Fifteen-year-old Christopher Boone loves prime numbers, his pet rat and the color red. He dislikes anything yellow, metaphors and being touched. His behaviors are consistent with someone on the autism spectrum, but when he finds a pitchfork sticking out of his neighbor’s dog, he stretches the bounds of what he (and everyone around him) thinks he can do.
Mark Haddon’s bestselling novel, The Curious Incident of the Dog in the Night-Time, gets the stage treatment at Horizon Theatre through October 27. The show is a coproduction with Aurora Theatre, which will stage it in Lawrenceville from January 9 to February 9, 2020. Horizon’s Lisa Adler and Aurora’s Justin Anderson codirect this magical production.
The stage adaptation was first produced at London’s National Theatre in 2012 and went on to win seven Olivier Awards and five Tony Awards, including best play (2015). Adler and Anderson do a wonderful job of congealing their visions to create one of the more unique productions I’ve seen on an Atlanta stage.
For devotees of the book, the basic premise is intact. After Christopher (Brandon Michael Mayes) finds the dog, he becomes his own Sherlock Holmes and investigates the case. He shares the details with his sensitive, good-humored counselor (Candy McLellan) in weekly sessions. Hanging in the background of this murder mystery is the implosion of his parents’ marriage and adults who keep countless secrets.
Mayes is new to Atlanta theater and makes one heck of a first impression. You can see the sweat dripping from his clothes as he bounds through every scene. Watching him twist, jerk and contort his body as Christopher struggles is arresting. He renders the teen so vividly and with such dignity, there may well be a Suzi Bass Award nomination in his future.
As his counselor Siobhan, McLellan conveys a welcome sense of warmth and maturity that’s atypical of most of her comedic roles. Christopher Hampton and Megan Dominy as the parents show the strain that raising a child with special needs puts on a marriage. The tension between them is high, and they play tug-of-war with Christopher. If anything, it would help if they explored emotions beyond exasperation.
This is a physically demanding show for the entire eight-person cast, which includes such familiar faces as Lala Cochran, Jimi Kocina and Brian Kurlander. Almost everyone in the ensemble triples in roles, serving as busy passersby or next-door neighbors. They also use their bodies to create couch cushions, ticket machines and flying objects. In one scene, as Christopher remembers a day at the beach with his mom, they use blue umbrellas to mimic ocean waves.

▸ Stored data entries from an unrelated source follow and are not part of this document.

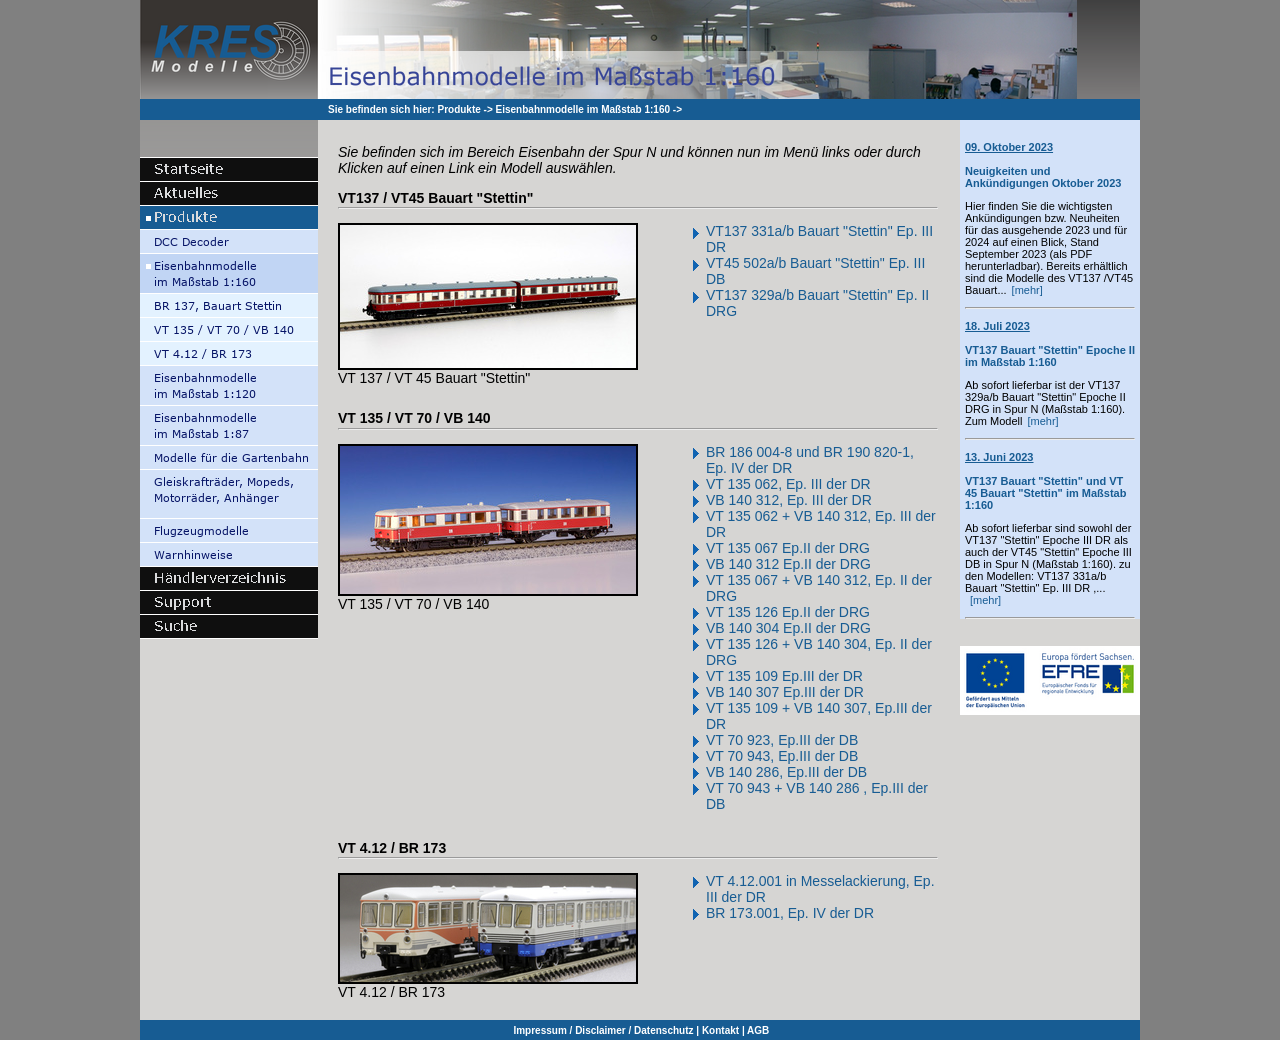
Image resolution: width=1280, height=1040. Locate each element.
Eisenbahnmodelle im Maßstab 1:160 (583, 109)
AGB (758, 1030)
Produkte (458, 109)
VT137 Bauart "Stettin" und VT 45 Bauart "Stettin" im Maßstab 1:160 (1045, 481)
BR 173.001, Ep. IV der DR (790, 913)
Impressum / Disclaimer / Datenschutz (603, 1030)
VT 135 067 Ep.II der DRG (788, 548)
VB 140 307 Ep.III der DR (785, 692)
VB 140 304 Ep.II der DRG (788, 628)
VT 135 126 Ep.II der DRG (788, 612)
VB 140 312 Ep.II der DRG (788, 564)
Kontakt (720, 1030)
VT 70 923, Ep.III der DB (782, 740)
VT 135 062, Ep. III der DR (788, 484)
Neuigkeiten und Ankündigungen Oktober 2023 (1043, 165)
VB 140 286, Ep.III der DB (786, 772)
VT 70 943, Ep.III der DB (782, 756)
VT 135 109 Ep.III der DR (784, 676)
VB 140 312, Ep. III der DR (789, 500)
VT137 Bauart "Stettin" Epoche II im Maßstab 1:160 (1050, 344)
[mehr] (1027, 290)
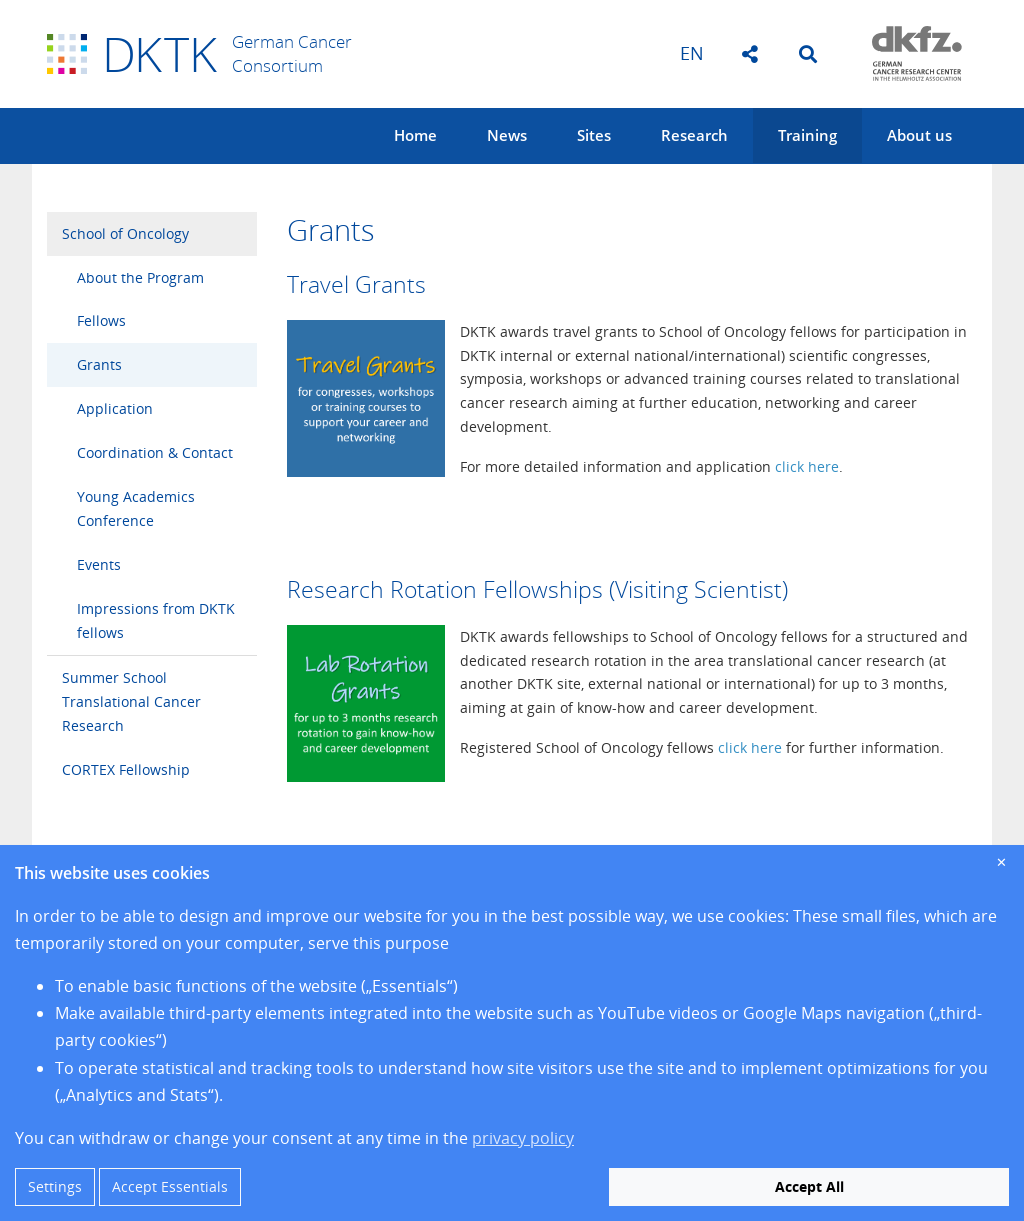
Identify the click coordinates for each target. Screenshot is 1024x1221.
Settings (55, 1186)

The set is a blank canvas with a few blocks on blue-black floors and white walls with hidden doors. Milton Cordero’s projections enliven the space, and he does a marvelous job of taking us inside Christopher’s mind. The projections not only convey various settings — neighborhood, school, the Tube — but also the scribblings in Christopher’s notebook. Math equations and maps appear across the walls in real time as Christopher tries to solve the mystery of who killed the dog named Wellington.
The shortcomings here, if they are that, are moments that become too intense. In trying to sincerely convey the experience of someone living with autism, the creative team loses some of the humor and innocence that make the novel so enjoyable. It also starts to drag a bit toward the middle of its 2.5-hour runtime, but fret not, it bounces back.
The Curious Incident of the Dog in the Night-Time is a stirring piece of theater that sticks long after the curtain closes. It so brilliantly conveys the sensory overload that people on the autism spectrum experience that it’s hard not to feel sympathetic. But, more than sympathy, Christopher shows that the extraordinary can live in anyone — we just need to find our right angles.